[[ INFORMATION PROVIDED, beginning ]]

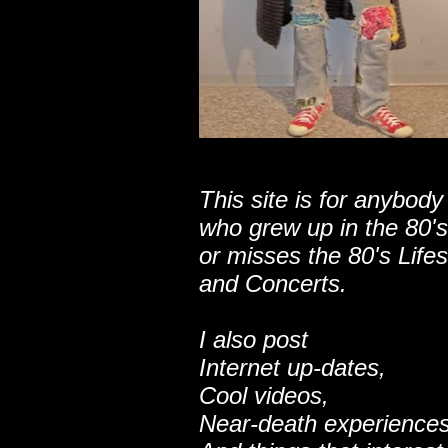
This site is for anybody
who grew up in the 80's
or misses the 80's Lifes
and Concerts.
I also post
Internet up-dates,
Cool videos,
Near-death experiences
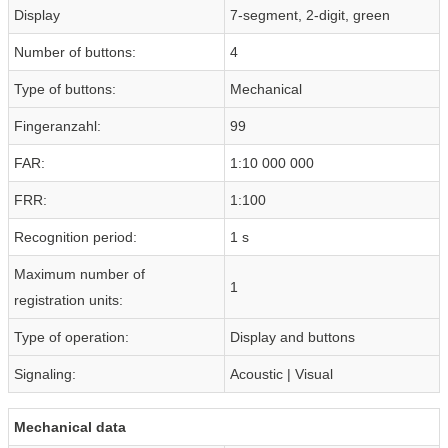
Display
7-segment, 2-digit, green
Number of buttons:
4
Type of buttons:
Mechanical
Fingeranzahl:
99
FAR:
1:10 000 000
FRR:
1:100
Recognition period:
1 s
Maximum number of
1
registration units:
Type of operation:
Display and buttons
Signaling:
Acoustic | Visual
Mechanical data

[[ INFORMATION PROVIDED, end ]]

> WHAT IS BEING ASKED
Each entry must be reproduced word for word, and any image among them left out.

> SOLUTION TO THIS PROBLEM
This site is for anybody
who grew up in the 80's
or misses the 80's Lifes
and Concerts.
I also post
Internet up-dates,
Cool videos,
Near-death experiences
Display
7-segment, 2-digit, green
Number of buttons:
4
Type of buttons:
Mechanical
Fingeranzahl:
99
FAR:
1:10 000 000
FRR:
1:100
Recognition period:
1 s
Maximum number of
1
registration units:
Type of operation:
Display and buttons
Signaling:
Acoustic | Visual
Mechanical data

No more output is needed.